ANDY Burnham is auditioning to replace Keir Starmer as First Algorithm to the Treasury, a job which no sane person should want and every politician longs for. In service of this strange ambition, he is going to give up the Manchester mayoralty and re-enter the Commons after finding a safe Labour seat.
He is confident that such a thing exists, despite all evidence to the contrary. Bless him. You have to suspect that whenever Andy is punched in the mouth, he still puts the tooth under the pillow, and that he gets excited when Christmas is only 23 big sleeps away.
I’d have wagered you’re more likely to find the elusive Moss Side Unicorn than a safe Labour seat, but we are told that Burnham has worked miracles in Manchester so maybe he’s done just that and the pursuit and capture of that whale safe Labour seat is small beer by comparison.
I don’t know what the voters of Manchester feel about being dumped like this. Although to be fair, he’s been Mayor since 2017 so a break-up now wouldn’t be too egregious. A bit of ‘it’s not you, it’s me’ with a smattering of ‘we’ve gone as far as we can together’ to the tune of Don’t Look Back In Anger and it’ll be fine. Andy will be released from his obligation, and Greater Manchester can briefly lick its wounds and ‘move on’ via Tinder.
It was said by some
The selectively puritanical Hannah Spencer, who seems to want you to put down your pint glass and pick up a crack pipe, was always going to win that seat for the Greens, now that Labour’s sectarian electoral game plan has been turned against it.

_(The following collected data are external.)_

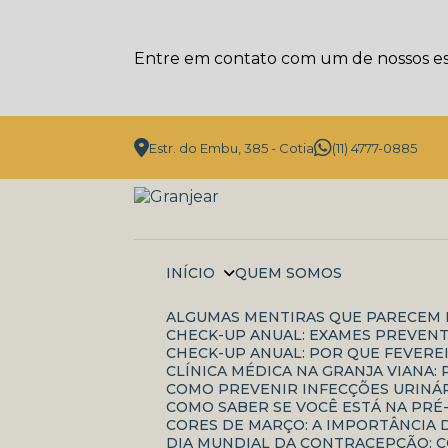
Entre em contato com um de nossos esp
Estr. do Embu, 385 - Cotia
(11) 4777-0885
INÍCIO
QUEM SOMOS
ALGUMAS MENTIRAS QUE PARECEM 
CHECK-UP ANUAL: EXAMES PREVENT
CHECK-UP ANUAL: POR QUE FEVERE
CLÍNICA MÉDICA NA GRANJA VIANA
COMO PREVENIR INFECÇÕES URINÁR
COMO SABER SE VOCÊ ESTÁ NA PRÉ
CORES DE MARÇO: A IMPORTÂNCI
DIA MUNDIAL DA CONTRACEPÇÃO: 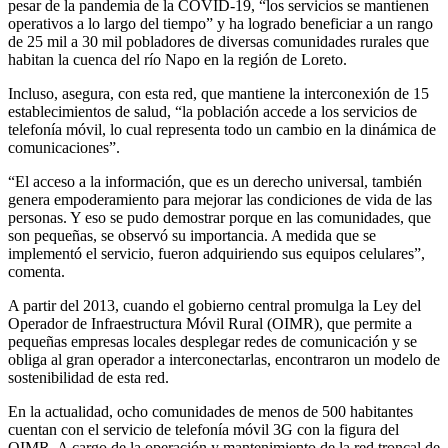
pesar de la pandemia de la COVID-19, “los servicios se mantienen
operativos a lo largo del tiempo” y ha logrado beneficiar a un rango
de 25 mil a 30 mil pobladores de diversas comunidades rurales que
habitan la cuenca del río Napo en la región de Loreto.
Incluso, asegura, con esta red, que mantiene la interconexión de 15
establecimientos de salud, “la población accede a los servicios de
telefonía móvil, lo cual representa todo un cambio en la dinámica de
comunicaciones”.
“El acceso a la información, que es un derecho universal, también
genera empoderamiento para mejorar las condiciones de vida de las
personas. Y eso se pudo demostrar porque en las comunidades, que
son pequeñas, se observó su importancia. A medida que se
implementó el servicio, fueron adquiriendo sus equipos celulares”,
comenta.
A partir del 2013, cuando el gobierno central promulga la Ley del
Operador de Infraestructura Móvil Rural (OIMR), que permite a
pequeñas empresas locales desplegar redes de comunicación y se
obliga al gran operador a interconectarlas, encontraron un modelo de
sostenibilidad de esta red.
En la actualidad, ocho comunidades de menos de 500 habitantes
cuentan con el servicio de telefonía móvil 3G con la figura del
OIMR. A cargo de la operación y mantenimiento de la red troncal de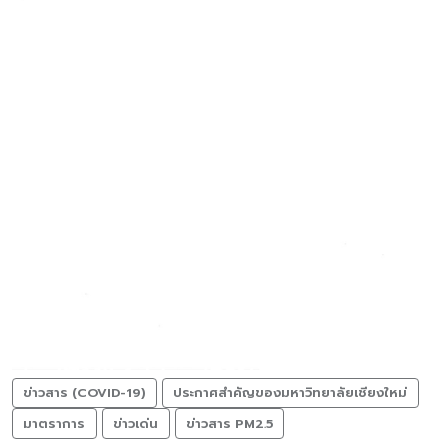
ข่าวสาร (COVID-19)
ประกาศสำคัญของมหาวิทยาลัยเชียงใหม่
มาตราการ
ข่าวเด่น
ข่าวสาร PM2.5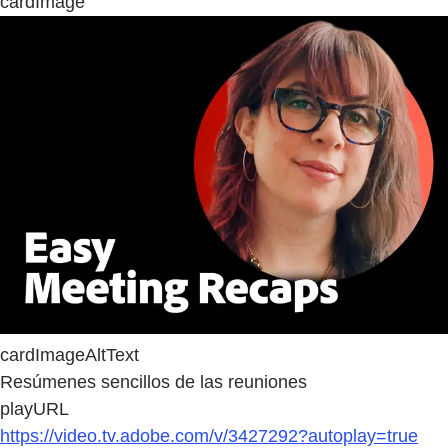
cardImage
cardImageAltText
Resúmenes sencillos de las reuniones
playURL
https://video.tv.adobe.com/v/3427292?autoplay=true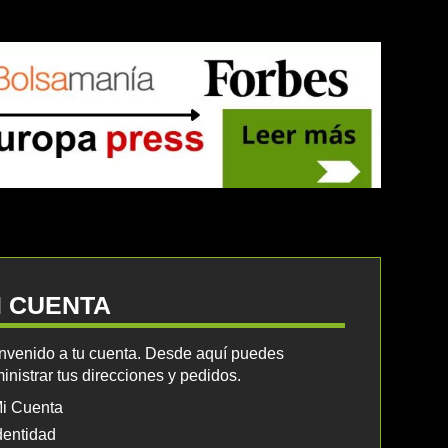
I CUENTA
nvenido a tu cuenta. Desde aquí puedes
inistrar tus direcciones y pedidos.
i Cuenta
dentidad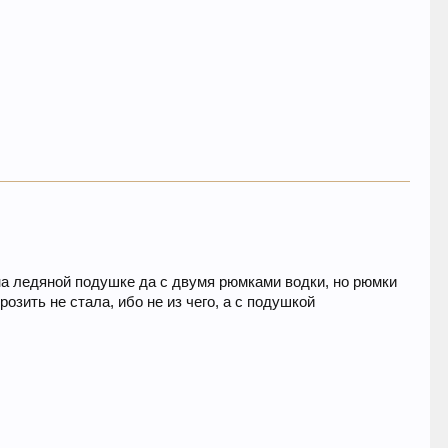
 на ледяной подушке да с двумя рюмками водки, но рюмки
озить не стала, ибо не из чего, а с подушкой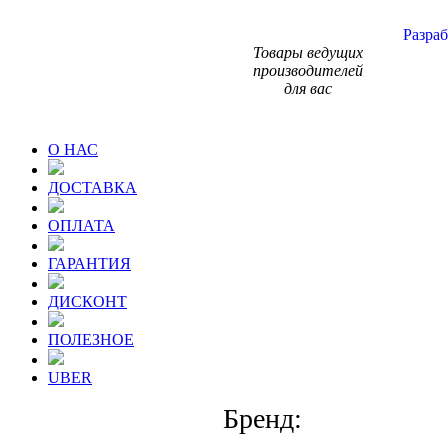
Разраб
Товары ведущих
производителей
для вас
О НАС
ДОСТАВКА
ОПЛАТА
ГАРАНТИЯ
ДИСКОНТ
ПОЛЕЗНОЕ
UBER
Бренд:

As usual Starmer got this wrong and did the rest of us a disservice. The public humiliation of the insufferably smug is one of the few pleasures yet to be taxed. Had the PM let things take their course he’d have neutralised the Burnham threat and given the rest of us a good laugh. Perhaps that latter possibility horrified him, his attitude to laughter being possibly as severe as that of Jorge, the blind monk and murderous censor of all things comedic in The Name of the Rose.
It’s all a bit depressing though, this anti-historical mindset which assumes that all events are within the control of the relevant expert class, and that neither God nor chance have any say in the matter. And what is Burnham saying to local Labour canvassers who have natural affection for the traditions, services and quirks of the places where they happen to live?
Burnham likes to play the Northern card, but when it comes to his own advancement, he is one more career politician, for whom constituency and mayoral seats are just transactional, fungible units of currency in the seedy economy of internal Labour machine politics.
I’m not saying the Tories are any better, but when it came to questions of who the leader should be they at least used to have an impeccable system, one which exploited the twin merits of aristocracy and senility. Tory leaders way back when would just ‘emerge’ mysteriously in a way which showed no concern for something as vulgar as process. Nobody could say quite how this toff rather than that one had emerged as Prime Minister and it was not always clear that this emergee even knew they were now in charge of the country.
Seems to me that these were better times. Except for the Suez thing of course. Then the Party ‘modernised’, introduced a voting system and the result was Ted Heath. Enough said.
Speaking of toffs, the Burnham plan reminds me of the Dennis Price character in Kind Hearts and Coronets, who out of a sense of entitlement plots and murders his way almost to a baronetcy, only to be up-ended by an unnecessary exercise in personal vanity.
Hilarious and preposterous in equal measure. As was the film.